DC Regulation / Objective
Requirement for plan to educate on savings for retirement and provide default option for disengaged participants, while offering diversified default option. DC is the US are tax deferred. Objective is to prudently grow assets to meet spending needs in retirement, where active management is offered, outperform the benchmark or peer DC funds when people can switch.

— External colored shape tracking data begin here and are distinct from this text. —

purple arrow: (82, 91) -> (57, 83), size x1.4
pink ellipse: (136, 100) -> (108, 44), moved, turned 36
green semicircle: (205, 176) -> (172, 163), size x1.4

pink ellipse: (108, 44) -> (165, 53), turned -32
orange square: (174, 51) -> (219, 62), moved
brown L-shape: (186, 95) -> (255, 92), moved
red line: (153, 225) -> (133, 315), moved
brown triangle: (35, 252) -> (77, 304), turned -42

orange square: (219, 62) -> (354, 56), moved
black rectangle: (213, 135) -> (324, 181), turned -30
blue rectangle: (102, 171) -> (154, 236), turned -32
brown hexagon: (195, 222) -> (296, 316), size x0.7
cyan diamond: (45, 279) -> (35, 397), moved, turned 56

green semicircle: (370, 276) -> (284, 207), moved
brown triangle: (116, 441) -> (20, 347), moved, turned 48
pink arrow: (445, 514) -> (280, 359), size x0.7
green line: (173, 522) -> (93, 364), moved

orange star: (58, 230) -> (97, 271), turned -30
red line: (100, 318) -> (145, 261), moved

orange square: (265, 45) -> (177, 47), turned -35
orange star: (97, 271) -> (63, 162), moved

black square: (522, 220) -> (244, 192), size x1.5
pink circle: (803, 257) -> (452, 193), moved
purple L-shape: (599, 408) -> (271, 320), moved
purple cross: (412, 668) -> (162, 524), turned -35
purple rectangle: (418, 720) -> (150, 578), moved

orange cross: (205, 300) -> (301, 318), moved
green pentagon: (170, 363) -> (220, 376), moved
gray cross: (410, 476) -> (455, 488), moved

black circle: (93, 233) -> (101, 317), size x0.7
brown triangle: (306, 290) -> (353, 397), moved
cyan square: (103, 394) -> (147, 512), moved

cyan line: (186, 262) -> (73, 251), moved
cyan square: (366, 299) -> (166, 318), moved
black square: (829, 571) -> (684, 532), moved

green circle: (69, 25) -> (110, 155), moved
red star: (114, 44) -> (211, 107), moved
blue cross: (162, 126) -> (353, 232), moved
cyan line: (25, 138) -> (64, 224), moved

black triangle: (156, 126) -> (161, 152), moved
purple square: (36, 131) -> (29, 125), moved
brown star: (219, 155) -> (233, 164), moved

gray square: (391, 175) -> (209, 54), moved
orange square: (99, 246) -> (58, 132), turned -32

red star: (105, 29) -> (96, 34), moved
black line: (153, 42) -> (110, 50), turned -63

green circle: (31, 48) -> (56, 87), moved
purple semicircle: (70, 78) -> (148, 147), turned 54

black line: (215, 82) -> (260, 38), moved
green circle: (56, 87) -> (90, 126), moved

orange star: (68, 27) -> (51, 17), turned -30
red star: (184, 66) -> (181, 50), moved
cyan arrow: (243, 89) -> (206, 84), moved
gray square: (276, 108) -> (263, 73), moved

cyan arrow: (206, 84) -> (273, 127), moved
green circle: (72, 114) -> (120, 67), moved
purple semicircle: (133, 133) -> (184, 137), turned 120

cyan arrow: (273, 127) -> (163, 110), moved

Sovereign Wealth Funds (SWF) Categories
Investment funds owned by government and include: Budget Stabilisation Fund, set up when heavy correlation of revenue to cyclical industries, need most liquidity, low risk assets (fixed income and cash). Development, funds infrastructure and key industries, long term horizon (infrastructure) and short term (medical research). Savings, benefits future generations using nonrenewable assets revenue, long term with lowest liquidity needs (liquidity increases as natural resources deplete), allocate to equity and alternatives. Reserve funds earn excess return on foreign reserves to reduce negative cost of carry, slightly higher liquidity needs than savings fund (liquid fixed interest). Pension reserve funds, save and invest to meet future pensions (accumulation or decumulation phase).
SWF Objectives
Budget stabilisation aims to preserve capital, earn returns above inflation with low probability of loss, avoid correlation with govt revenues. Development aims to support nations economic development and increase long run economic growth, earn real rate of return greater than real GDP growth or productivity growth. Savings aims to maintain purchasing power of assets over time while sustaining govt budgetary needs. Reserve earns rate of return in excess of the yield the govt/central bank pays on bonds it has issued.